--- START ---

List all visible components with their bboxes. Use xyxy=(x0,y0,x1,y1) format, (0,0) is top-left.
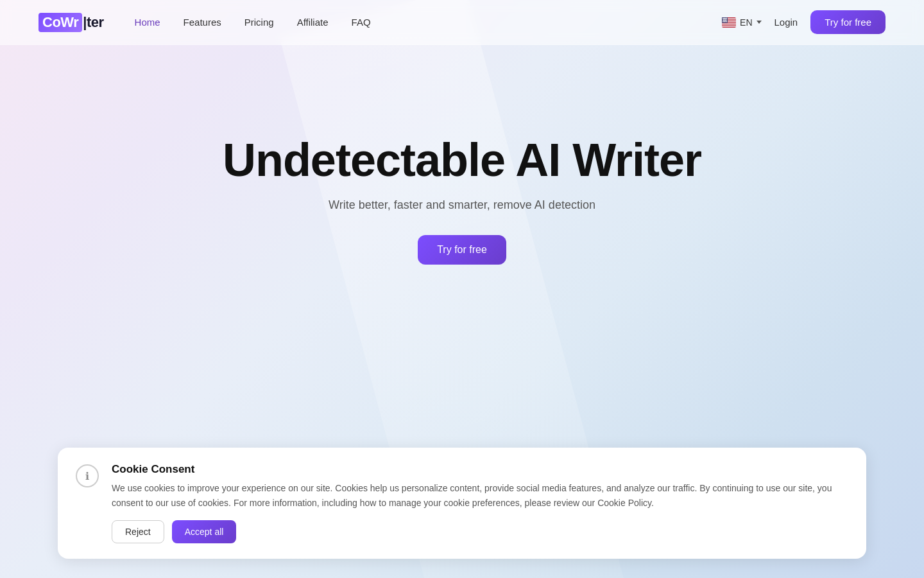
nav-link-features[interactable]: Features xyxy=(184,17,221,28)
svg-point-14 xyxy=(724,19,724,19)
svg-point-13 xyxy=(723,19,724,19)
info-icon: ℹ xyxy=(85,470,89,482)
chevron-down-icon xyxy=(757,21,762,24)
svg-point-21 xyxy=(726,19,727,20)
cookie-content: Cookie Consent We use cookies to improve… xyxy=(112,463,848,543)
nav-link-home[interactable]: Home xyxy=(135,17,160,28)
lang-label: EN xyxy=(740,17,752,28)
hero-section: Undetectable AI Writer Write better, fas… xyxy=(0,45,924,265)
svg-rect-4 xyxy=(722,22,736,23)
nav-item-pricing[interactable]: Pricing xyxy=(244,17,274,28)
hero-title: Undetectable AI Writer xyxy=(223,135,701,186)
svg-point-16 xyxy=(726,19,726,19)
svg-point-22 xyxy=(723,20,724,21)
navbar-left: CoWr|ter Home Features Pricing Affiliate… xyxy=(38,13,371,32)
svg-point-17 xyxy=(723,19,723,20)
nav-link-faq[interactable]: FAQ xyxy=(352,17,371,28)
svg-point-11 xyxy=(725,17,726,18)
nav-item-home[interactable]: Home xyxy=(135,17,160,28)
nav-item-faq[interactable]: FAQ xyxy=(352,17,371,28)
cookie-banner: ℹ Cookie Consent We use cookies to impro… xyxy=(58,448,866,559)
svg-point-27 xyxy=(723,21,724,22)
svg-point-25 xyxy=(726,20,726,21)
language-selector[interactable]: EN xyxy=(722,17,761,28)
login-button[interactable]: Login xyxy=(774,17,798,28)
svg-rect-6 xyxy=(722,26,736,26)
svg-point-30 xyxy=(726,21,727,22)
svg-point-24 xyxy=(725,20,726,21)
svg-point-29 xyxy=(725,21,726,22)
try-for-free-button-hero[interactable]: Try for free xyxy=(418,235,506,265)
hero-subtitle: Write better, faster and smarter, remove… xyxy=(329,198,595,212)
svg-point-23 xyxy=(724,20,724,21)
cookie-icon: ℹ xyxy=(76,464,99,487)
logo-suffix: ter xyxy=(87,14,104,31)
svg-point-10 xyxy=(724,17,725,18)
accept-all-button[interactable]: Accept all xyxy=(172,520,237,543)
svg-point-19 xyxy=(724,19,725,20)
cookie-title: Cookie Consent xyxy=(112,463,848,476)
nav-item-affiliate[interactable]: Affiliate xyxy=(297,17,329,28)
navbar-right: EN Login Try for free xyxy=(722,10,886,34)
svg-point-9 xyxy=(723,17,724,18)
nav-item-features[interactable]: Features xyxy=(184,17,221,28)
logo-highlight: CoWr xyxy=(38,13,82,32)
try-for-free-button-nav[interactable]: Try for free xyxy=(810,10,886,34)
svg-rect-5 xyxy=(722,24,736,25)
svg-point-18 xyxy=(723,19,724,20)
cookie-actions: Reject Accept all xyxy=(112,520,848,543)
svg-point-26 xyxy=(723,21,723,22)
svg-point-20 xyxy=(725,19,726,20)
svg-point-28 xyxy=(724,21,725,22)
cookie-body: We use cookies to improve your experienc… xyxy=(112,481,848,510)
nav-link-pricing[interactable]: Pricing xyxy=(244,17,274,28)
svg-point-15 xyxy=(725,19,726,19)
reject-button[interactable]: Reject xyxy=(112,520,164,543)
svg-point-12 xyxy=(726,17,727,18)
nav-links: Home Features Pricing Affiliate FAQ xyxy=(135,17,371,28)
navbar: CoWr|ter Home Features Pricing Affiliate… xyxy=(0,0,924,45)
logo[interactable]: CoWr|ter xyxy=(38,13,104,32)
nav-link-affiliate[interactable]: Affiliate xyxy=(297,17,329,28)
flag-icon xyxy=(722,17,736,28)
svg-point-8 xyxy=(723,17,723,18)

--- END ---

*Requirement*: Whenever the word "Undetectable" turns up in a line of the listing above, copy the line.

*Response area*:
hero-section: Undetectable AI Writer Write better, fas… xyxy=(0,45,924,265)
hero-title: Undetectable AI Writer xyxy=(223,135,701,186)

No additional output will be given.